While at home, I tried to entertain myself before going to work, and one of the ways was to watch an evangelist from Brazil. RR Soares, who preached in Portuguese with subtitles in English. His message was one of reconciliation through faith in Christ. I was a believer so I wasn’t his target audience per se (he ministered to non-beleivers through his telecast), but I continued to tune in even though I didn’t understand what he said; you could see his sincerity and heart for people. His message was working as he reached millions in Brazil and worldwide.
When you publish, whether to build an audience, sell a product, open a community, or showcase your talent to get hired, you are sharing a message.
Your message should connect with your core audience. But if there’s no message, you won’t find your audience. Some messages are powerful; you listen to a video or podcast and immediately think, I need to change my life or do things differently. More often than not, the message’s power is in its consistency. The consistency of the message and the delivery is how we usually get won over.
So many things rarely work the first time. I tried to put up one of those no drill shower rods in my Mom’s bathroom over this past weekend. After multiple failed tries, it stayed up. What if I quit after the 3rd or 4th try?
Many people quit before their message takes hold. When people don’t share their message enough to find its audience, it dies, and the underlying mission does.
You might start with a mission:
Help people lose weight
Help women create 6 figure incomes
Help men reclaim their masculine energy
The mission and message are like a married couple; they are the same. When a person gives up on their message, they also quit on their mission.
if the mission gets accomplished, it’s because someone didn’t quit on the message.
I am acquainted with someone implicated in the Jan 6 riots in Washington. About six months before, we spoke for over an hour, and it became apparent that he had fallen down the rabbit hole of the Facebook conspiracy theories.
Social media videos and memes targeted disappointed and increasingly skeptical voters. The mission was to disrupt the peaceful transfer of power. It worked.
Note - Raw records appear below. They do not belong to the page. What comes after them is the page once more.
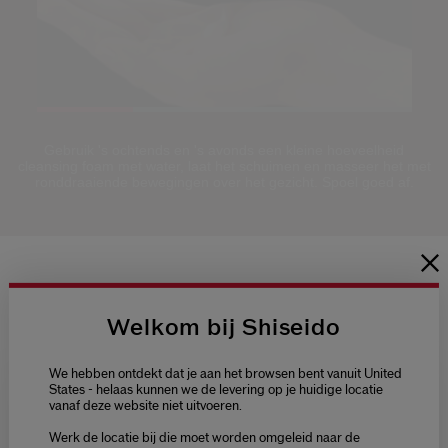
Loaded
:
100.00%
Pause
Unmute
Picture-
Fullscreen
Gebruik 's ochtends en 's avonds een kleine hoeveelheid
in-
cleansing foam met water, laat het schuimen en masseer het met
Picture
ronddraaiende bewegingen over het gezicht. Spoel goed af.
Producten Vergelijken
Welkom bij Shiseido
4.5
4.9
(15)
(13)
We hebben ontdekt dat je aan het browsen bent vanuit United
States - helaas kunnen we de levering op je huidige locatie
vanaf deze website niet uitvoeren.
Welcome / Bienvenue
Extra Rich Cleansing Foam
Clarifying Cle
Werk de locatie bij die moet worden omgeleid naar de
The man I am referring to, I believe, is a good man at his core that got caught up in messaging that influenced him to change his behavior. I’m not making excuses for him. but targeted influence is powerful.
That is the power of messaging and why we should be careful of how we use our influence.
Here are some things I observe with successful communicators when it comes to this concept:
- The mission is clear — Successful messengers clearly understand their overall mission. Virtually every successful business has a mission statement. Whether creating content to build an audience, sell goods and services, or both, you need a mission statement. Who are your products targeted to, and what result are you committing to help them achieve?
- The messaging is consistent — A dating coach will make content about dating. An exercise coach will create articles about diet and exercise. A mindset coach will have mindset as the main thrust in their content. The point is, top communicators stay consistent in their messaging.
- They don’t stop preaching the message — Once an evangelist stops preaching, they are no longer an evangelist; they have the title, but they aren’t doing the work. I am the evangelist of my company, so I have to keep telling the story so I can find my people and they can find me.
Remember when your message dies, your mission dies with it.